On December 29, 2022, Biden signed H.R.2617, the Consolidated Appropriations Act of 2023, into law. Hidden within this appropriations bill are several retirement provisions under the section named “Division T – The SECURE 2.0 Act of 2022” (PDF Page 817).
In this series, I am reviewing the major changes created by this act. This article is about “SEC. 124. MODIFICATION OF AGE REQUIREMENT FOR QUALIFIED ABLE PROGRAMS” (PDF Page 856).
ABLE savings accounts (short for “Achieving a Better Life Experience savings accounts”) allow people with disabilities to save and invest while maintaining eligibility for most state and federal aid. In addition, ABLE accounts offer tax-advantaged saving and investing, which are superior to the taxation of special needs trusts.

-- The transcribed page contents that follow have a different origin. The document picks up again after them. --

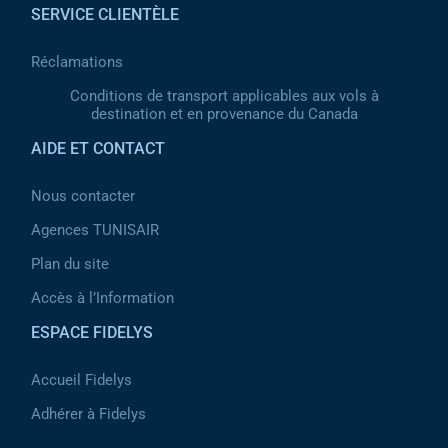
SERVICE CLIENTÈLE
Réclamations
Conditions de transport applicables aux vols à
destination et en provenance du Canada
AIDE ET CONTACT
Nous contacter
Agences TUNISAIR
Plan du site
Accès à l’Information
ESPACE FIDELYS
Accueil Fidelys
Adhérer à Fidelys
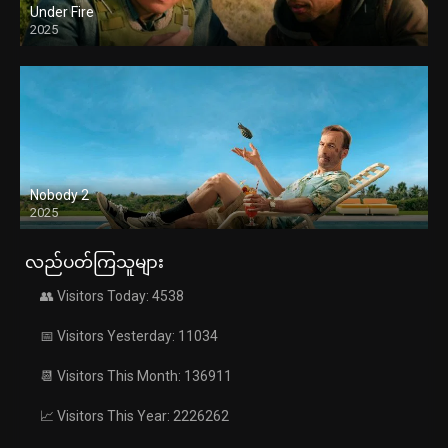
Under Fire
2025
Nobody 2
2025
လည်ပတ်ကြသူများ
👥 Visitors Today: 4538
📅 Visitors Yesterday: 11034
📆 Visitors This Month: 136911
📈 Visitors This Year: 2226262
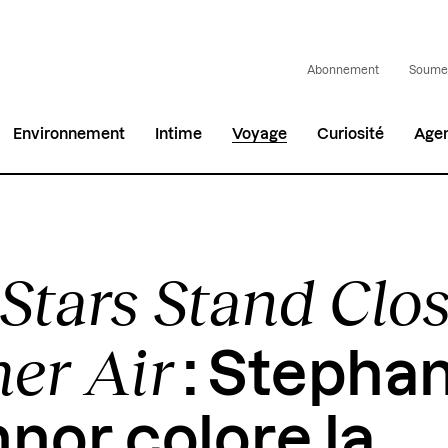
Abonnement
Soumet
Environnement
Intime
Voyage
Curiosité
Age
 Stars Stand Clos
er Air
: Stepha
nor colore la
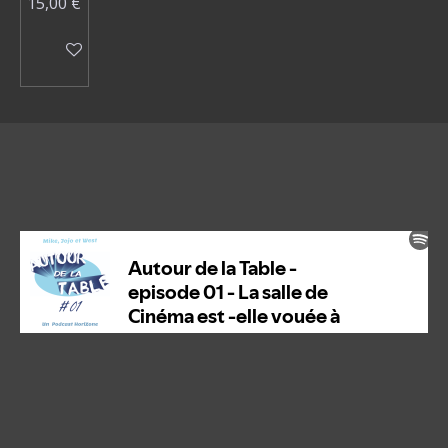
15,00 €
Voir les détails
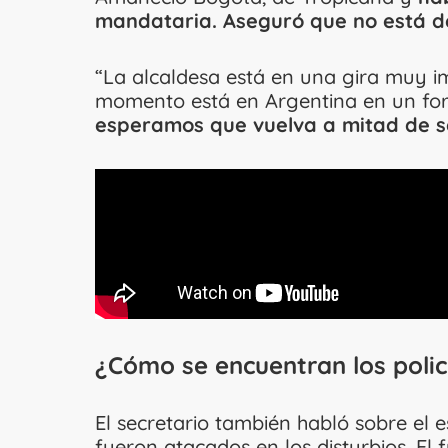
mandataria. Aseguró que no está d
“La alcaldesa está en una gira muy i
momento está en Argentina en un for
esperamos que vuelva a mitad de 
¿Cómo se encuentran los poli
El secretario también habló sobre el 
fueron atacados en los disturbios. El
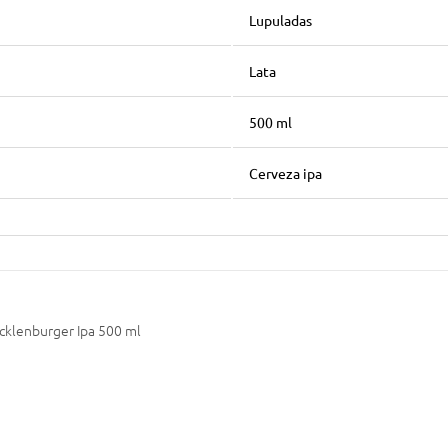
Lupuladas
Lata
500 ml
Cerveza ipa
klenburger Ipa 500 ml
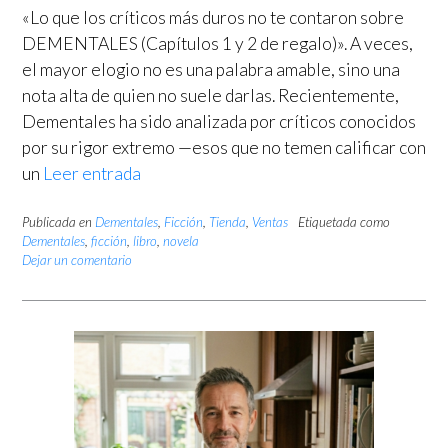
«Lo que los críticos más duros no te contaron sobre
DEMENTALES (Capítulos 1 y 2 de regalo)». A veces,
el mayor elogio no es una palabra amable, sino una
nota alta de quien no suele darlas. Recientemente,
Dementales ha sido analizada por críticos conocidos
por su rigor extremo —esos que no temen calificar con
un
Leer entrada
Publicada en
Dementales
,
Ficción
,
Tienda
,
Ventas
Etiquetada como
Dementales
,
ficción
,
libro
,
novela
Dejar un comentario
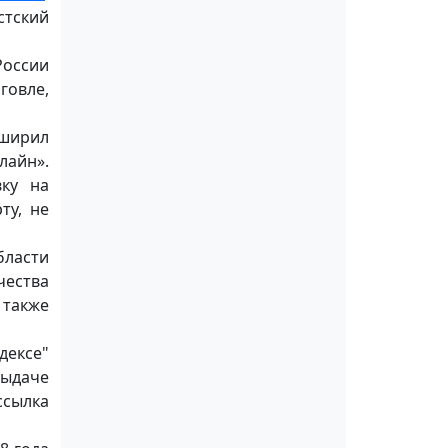
стский
России
говле,
сширил
лайн».
вку на
ту, не
бласти
чества
 также
дексе"
выдаче
ссылка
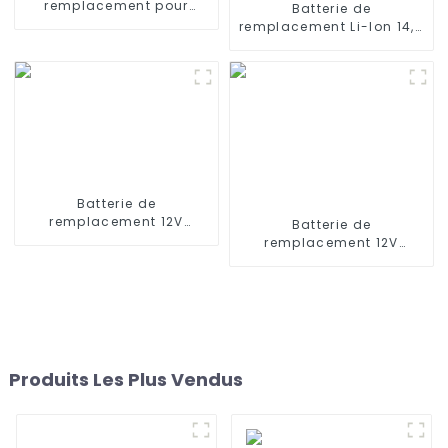
remplacement pour
Batterie de
aspirateurs ILIFE V3 V3s,
remplacement Li-Ion 14,4
V4, V5 11,1 V 2600 mAh
V 5200 MAH pour
aspirateur robot Eufy
Robovac L10 L70 Hybrid
360 S9 X90 X95
Batterie de
remplacement 12V
Batterie de
3000mAh pour aspirateur
remplacement 12V
robot Ecovacs DT85G
3000mAh pour Ecovacs
DT85 DT83G, Ecovacs
Deebot DN78 DW700
Deebot M80 Pro DT87G
Deebot DW700-WR Deebot
DN650
DW701 Deebot DS620
Deebot DC78 H-SC3000P
Produits Les Plus Vendus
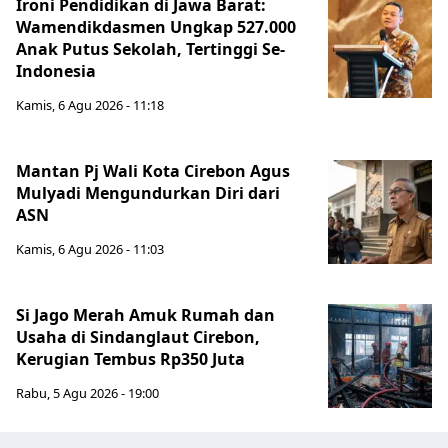
Ironi Pendidikan di Jawa Barat:
Wamendikdasmen Ungkap 527.000
Anak Putus Sekolah, Tertinggi Se-
Indonesia
Kamis, 6 Agu 2026 - 11:18
Mantan Pj Wali Kota Cirebon Agus
Mulyadi Mengundurkan Diri dari
ASN
Kamis, 6 Agu 2026 - 11:03
Si Jago Merah Amuk Rumah dan
Usaha di Sindanglaut Cirebon,
Kerugian Tembus Rp350 Juta
Rabu, 5 Agu 2026 - 19:00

Prior to this amendment, ABLE accounts could only be opened for a beneficiary who became blind or disabled before age 26. This amendment raises that age to 46 starting in 2026.
This means that those who are disabled later in life, for example veterans disabled in military service, can still qualify for this tax-savings vehicle.
The full text of this amendment is:
SEC. 124. MODIFICATION OF AGE REQUIREMENT FOR QUALIFIED ABLE PROGRAMS.
(a) IN GENERAL.—Section 529A(e) is amended by striking ‘‘age 26’’ each place it appears in paragraphs (1)(A) and (2)(A)(i)(II)
and inserting ‘‘age 46’’.(b) EFFECTIVE DATE.—The amendments made by this section shall apply to taxable years beginning after December 31, 2025.